All Products
Search
Document Center

AnalyticDB:Real-time materialized views

Last Updated:Dec 02, 2024

AnalyticDB for PostgreSQL provides real-time materialized views. Compared with standard materialized views, real-time materialized views can automatically refresh when data changes without the need to execute REFRESH statements.

Real-time materialized views in AnalyticDB for PostgreSQL support incremental updates. When the base table of a real-time materialized view changes, the real-time materialized view is accordingly updated in an incremental manner. You can use real-time materialized views to perform data processing similar to real-time extract, transform, load (ETL) jobs. You can also create another real-time materialized view based on the previously created real-time materialized view. When the base table changes, the two real-time materialized views can be automatically updated. This way, you can build real-time ETL jobs to perform data analysis.

Real-time materialized views in AnalyticDB for PostgreSQL support two modes: synchronous mode and asynchronous mode.

  • In synchronous mode, real-time materialized views are automatically updated based on SQL statements. When an SQL statement, such as INSERT, COPY, UPDATE, and DELETE, is executed on a base table, the real-time materialized view created based on the base table is updated in real time to ensure strong data consistency. If the update of the real-time materialized view is not complete, a write transaction cannot be committed.

  • In asynchronous mode, after you perform write operations on a base table, write transactions are committed. Then, the database system automatically schedules incremental updates of the real-time materialized view created based on the base table in the background. If the system load is within the expected range, data updates of real-time materialized views can be complete within seconds.

For more information about standard materialized views, see Manage materialized views.

Synchronous mode

In synchronous mode, real-time materialized views in AnalyticDB for PostgreSQL implement data consistency based on SQL statements. When an SQL statement is executed on a base table, the real-time materialized view created based on the base table is updated in real time. The following section describes the update logic:

  • The database system performs an update on the base table, and then on the materialized view. If the base table fails to be updated, no data is changed in the materialized view.

  • If the materialized view fails to be updated, the base table also fails to be updated. No data is changed in the base table, and an error message is returned for the update statement.

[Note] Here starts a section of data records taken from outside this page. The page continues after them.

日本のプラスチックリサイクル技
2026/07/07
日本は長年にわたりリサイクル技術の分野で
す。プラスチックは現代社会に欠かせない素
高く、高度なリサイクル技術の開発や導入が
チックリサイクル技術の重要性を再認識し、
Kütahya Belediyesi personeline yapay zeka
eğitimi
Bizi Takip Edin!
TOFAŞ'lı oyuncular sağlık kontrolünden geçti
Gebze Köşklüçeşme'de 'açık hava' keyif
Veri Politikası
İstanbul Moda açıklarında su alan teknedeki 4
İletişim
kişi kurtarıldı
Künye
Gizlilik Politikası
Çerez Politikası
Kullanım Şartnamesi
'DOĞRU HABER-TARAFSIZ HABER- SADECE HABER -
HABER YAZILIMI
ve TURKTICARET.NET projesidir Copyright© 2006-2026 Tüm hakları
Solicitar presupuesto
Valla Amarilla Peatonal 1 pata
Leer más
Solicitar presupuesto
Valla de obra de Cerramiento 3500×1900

If you use the BEGIN and COMMIT statements to commit an explicit transaction, data updates of the materialized view are also included in the transaction after the update statement is executed on the base table.

  • If AnalyticDB for PostgreSQL uses the READ COMMITTED isolation level, data updates of the materialized view are invisible to other transactions before the transaction is committed.

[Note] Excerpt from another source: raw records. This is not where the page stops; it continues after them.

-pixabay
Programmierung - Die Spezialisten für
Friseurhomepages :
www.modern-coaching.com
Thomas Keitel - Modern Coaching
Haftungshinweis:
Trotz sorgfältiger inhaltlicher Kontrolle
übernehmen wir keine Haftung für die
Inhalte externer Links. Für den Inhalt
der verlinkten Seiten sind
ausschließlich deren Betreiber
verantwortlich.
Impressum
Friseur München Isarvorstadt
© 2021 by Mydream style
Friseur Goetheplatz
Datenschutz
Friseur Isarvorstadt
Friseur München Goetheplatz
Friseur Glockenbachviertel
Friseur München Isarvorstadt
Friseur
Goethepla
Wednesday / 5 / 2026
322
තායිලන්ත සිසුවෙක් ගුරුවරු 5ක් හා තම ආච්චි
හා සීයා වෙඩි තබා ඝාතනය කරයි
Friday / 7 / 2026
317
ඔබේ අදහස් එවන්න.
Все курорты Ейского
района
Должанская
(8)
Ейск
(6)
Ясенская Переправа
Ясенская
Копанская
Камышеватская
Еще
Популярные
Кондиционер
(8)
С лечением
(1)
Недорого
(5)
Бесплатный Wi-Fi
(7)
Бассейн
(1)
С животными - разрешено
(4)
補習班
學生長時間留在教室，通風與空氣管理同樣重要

  • If the transaction is rolled back, the base table and the materialized view are also rolled back.

Supported versions

By default, AnalyticDB for PostgreSQL instances of the following versions use real-time materialized views in synchronous mode:

  • AnalyticDB for PostgreSQL V7.0 instances earlier than V7.0.6.9.

  • AnalyticDB for PostgreSQL V6.0 instances earlier than V6.6.2.5.

To change the default mode of a real-time materialized view, submit a ticket.

Asynchronous mode

In asynchronous mode, after you perform write operations on a base table, write transactions are committed but data of the real-time materialized view is not immediately updated. After the transactions are committed, the database system automatically schedules incremental updates of the real-time materialized view in the background and processes concurrent write transactions. When the real-time materialized view is updated, multiple update operations on the base table may be performed at a time. The database system batch processes all concurrent write operations on the base table to ensure ultimate data consistency. This way, even if concurrent write operations are performed in asynchronous mode, the database system ensures that the data in the real-time materialized view is eventually consistent with the data in the base table. If the system load is within the expected range, data updates of real-time materialized views can be complete within seconds. Therefore, the asynchronous mode can meet requirements of most real-time data warehouse scenarios.

Supported versions

By default, AnalyticDB for PostgreSQL instances of the following versions use new real-time materialized views in asynchronous mode:

  • AnalyticDB for PostgreSQL V7.0 instances of V7.0.6.9 or later.

  • AnalyticDB for PostgreSQL V6.0 instances of V6.6.2.5 or later.

To change the default mode of a real-time materialized view, submit a ticket.

Limits

AnalyticDB for PostgreSQL imposes the following limits on the query statements that are used to create real-time materialized views:

  • Query statements can contain most filtering operations, projection operations, built-in functions of PostgreSQL, and user-defined functions (UDFs).

  • Query statements can contain most aggregate functions and window functions.

  • If a query statement contains JOIN operations, you can use INNER JOIN and OUTER JOIN to join tables.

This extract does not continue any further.